Seulas senyum lalu terbit di bibir Ino, "Aku hanya ingin kita bisa pakai setelan serasi saat menghadiri resepsi pernikahan Naruto. Aku kan tadi sudah memilih bajuku, sekarang ganti dirimu," jelas Ino dengan lembut dan sabar. Wajahnya lantas kembali berseri-seri, menyuruh Sai dengan semangat menggebu, "Sekarang ayo coba dulu pakai ini, Sai!"

Pemuda itu mau tidak mau menurut saja. Ia masuk ke dalam changing room untuk lalu berganti dengan pakaian yang telah dipilihkan Ino untuknya.

Tak butuh lama, Sai lalu melangkah keluar. Sudah lengkap mengenakan trouser hitam, kemeja putih dengan balutan waistcoat hitam.

Ino bertepuk tangan riang, matanya berbinar-binar seiring ia berjalan mendekat ke arah Sai untuk menginspeksinya lebih dekat, "Wah tampan sekaliiii!" pujinya. Tangannya membenahi kerah bajunya, lalu menepuk-neluk lembut dadanya.

Kepalanya lalu dimiringkan, menimang-nimang dari atas ke bawah. Alisnya berubah terkernyit dalam beberapa saat kemudian, "Ah, tapi sepertinya ada yang kurang deh," komentarnya sembari memandangi waistcoat yang membalut abdomen Sai. Kepala Ino lantas tertoleh kesana kemari. Dengan semangat ia menghampiri stand hanger yang berada tak jauh dari tempat mereka berdiri. Jemarinya menyisir satu demi satu fabrik yang menggantung di sana.

Sesekali ia akan menoleh ke arah Sai, kemudian kembali ke pakaian di tangannya. Begitu seterusnya secara bergantian.

Sampai kemudian ia berhasil menjatuhkan hatinya pada sebuah waistcoat berwarna kelabu. Motifnya polos, dan shade-nya abu-abu purpoise.

Masih dengan antusias yang sama, gadis itu kembali mendekat dan mengangkat gantungan itu di depan wajahnya, "Menurutmu kalau disejajarkan dengan setelanku yang tadi, lebih cocok waistcoat itu—" dagunya menggidik ke pakaian yang sedang Sai kenakan, "Atau yang abu-abu ini?" tanyanya sembari menggoyang-goyangkan pakaian yang ia maksud di genggaman, meminta pendapat Sai seolah Sai ini adalah kritikus fashionista. Lagipula seperti yang ia bilang tadi, Sai itu pintar menilai komposisi warna.

"Kau lebih suka yang mana?"

Sai ikut memperhatikan dengan cermat, tampak menimbang-nimbang. Butuh waktu beberapa detik bagi Sai untuk mengambil keputusan. Ia menunjuk ke fabrik di tangan Ino, "Kalau mempertimbangkan setelan bajumu dengan corak warna ungu tadi, lebih cocok kalau dipadankan dengan abu-abu ini,"

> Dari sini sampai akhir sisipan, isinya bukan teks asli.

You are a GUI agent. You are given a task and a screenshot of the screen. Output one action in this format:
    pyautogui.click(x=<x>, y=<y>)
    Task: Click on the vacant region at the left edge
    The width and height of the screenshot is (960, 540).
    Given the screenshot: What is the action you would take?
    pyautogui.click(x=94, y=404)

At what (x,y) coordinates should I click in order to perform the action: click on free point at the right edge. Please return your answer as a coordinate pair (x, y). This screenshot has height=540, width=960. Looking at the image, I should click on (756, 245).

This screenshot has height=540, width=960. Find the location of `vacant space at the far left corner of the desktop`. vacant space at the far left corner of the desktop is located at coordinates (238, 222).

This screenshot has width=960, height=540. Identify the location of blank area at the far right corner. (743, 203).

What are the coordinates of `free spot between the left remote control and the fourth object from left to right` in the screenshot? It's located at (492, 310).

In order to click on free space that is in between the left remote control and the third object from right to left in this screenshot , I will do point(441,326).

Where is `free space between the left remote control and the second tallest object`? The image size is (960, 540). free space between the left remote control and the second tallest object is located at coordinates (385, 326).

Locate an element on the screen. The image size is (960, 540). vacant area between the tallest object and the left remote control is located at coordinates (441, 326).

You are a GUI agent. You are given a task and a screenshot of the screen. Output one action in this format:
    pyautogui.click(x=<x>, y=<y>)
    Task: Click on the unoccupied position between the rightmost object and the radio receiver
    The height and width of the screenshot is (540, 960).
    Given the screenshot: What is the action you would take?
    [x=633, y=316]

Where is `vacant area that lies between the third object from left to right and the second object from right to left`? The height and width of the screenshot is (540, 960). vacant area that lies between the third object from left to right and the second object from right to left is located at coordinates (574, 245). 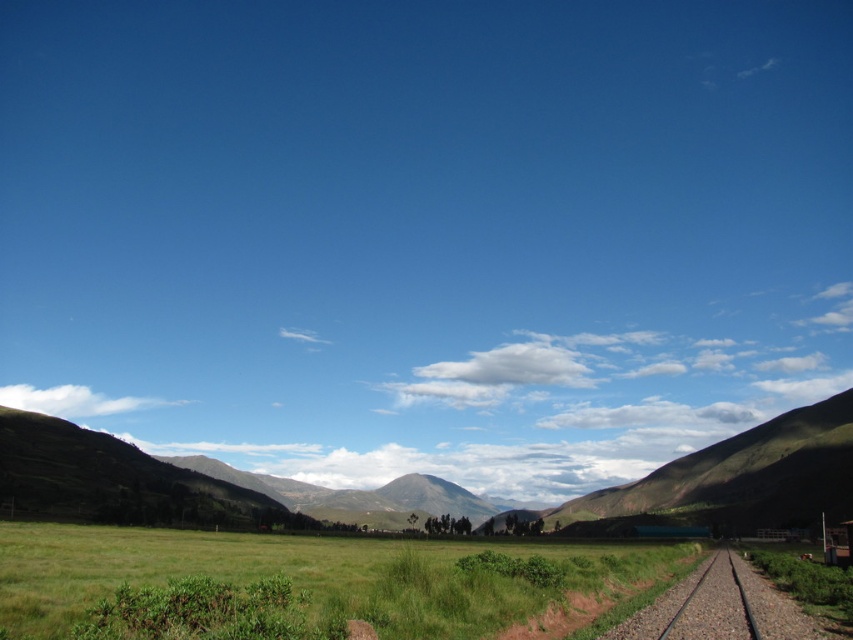 Consider the image. You are standing at the bottom right corner of the image and want to walk towards the green grassy field at lower center. Which direction should you head relative to the smooth metal train track at lower right?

Ino mengangguk setuju. Tampak puas dengan jawaban Sai, "Aku juga berpikir begitu," balas Ino penuh suka cita, kemudian mendorong waistcoat abu-abu itu ke dada Sai. Ia pun tersenyum lebar-lebar, "Kalau begitu coba kau ganti dengan yang ini ya!" pintanya dengan semangat.

Sai menyempatkan untuk membalas senyumnya. Ia suka kalau Ino juga senang. Maka ia pun mengangguk patuh, kembali masuk ke dalam bilik untuk mengganti pakaiannya.

Begitu keluar, Ino lagi-lagi bertepuk tangan senang, beberapa kali memekik "kyaaa", "kyaaaaaa".

Sai tidak tahu jenis suara apa yang Ino keluarkan barusan. Tetapi kedengaran... eum... apa ya sebutannya? Lucu? Imut, mungkin?

Apalagi ditambah dengan ekspresi Ino yang tampak berseri-seri. Membuat Sai jadi tak tahan untuk ikut-ikutan tersenyum senang.

Setelah melakukan inspeksi sekali lagi, Ino pun memberikan approval dengan mengangkat kedua ibu jarinya ke udara. Sebelum mereka check out untuk membayar barang-barang, Ino sempat mengajaknya mampir ke bagian accecoris pria. Ia meminta Sai untuk memilih dan mencoba beberapa aksesoris yang ia suka.

Gadis pemilik jutsu pikiran itu akhirnya memilihkannya sebuah ikat pinggang hitam, arloji hitam, dan sebuah pocket square warna magenta yang serasi dengan yang dibeli Ino.

Barulah setelah itu mereka berjalan bersama-sama ke arah kasir untuk membayar barang-barang mereka. Tatkala penjaga toko sedang menghitung total belanjaan mereka, Sai memutuskan untuk memuaskan rasa penasarannya,

"Ino," panggil Sai dengan suaranya yang dalam namun mengalun lembut. Gadis di sampingnya itu menoleh, menunggu ia melanjutkan, "Memangnya kenapa sih harus memakai setelan serasi seperti itu?"

Bukannya ia mengeluh atau merasa keberatan. Ia hanya penasaran saja.

Ino mengalihkan pandangannya ke depan, enggan bertemu mata, "Karena kau terlihat tampan mengenakannya," tutur Ino dengan volume suara yang lebih rendah dari biasanya. Lalu entah hanya imajinasi Sai saja atau bukan, tiba-tiba pipi Ino mulai memberkas warna merah muda. Mungkin itu ilusi dari blush on yang dikenakannya—tapi yang ini, anehnya tampak lebih pekat dari biasanya.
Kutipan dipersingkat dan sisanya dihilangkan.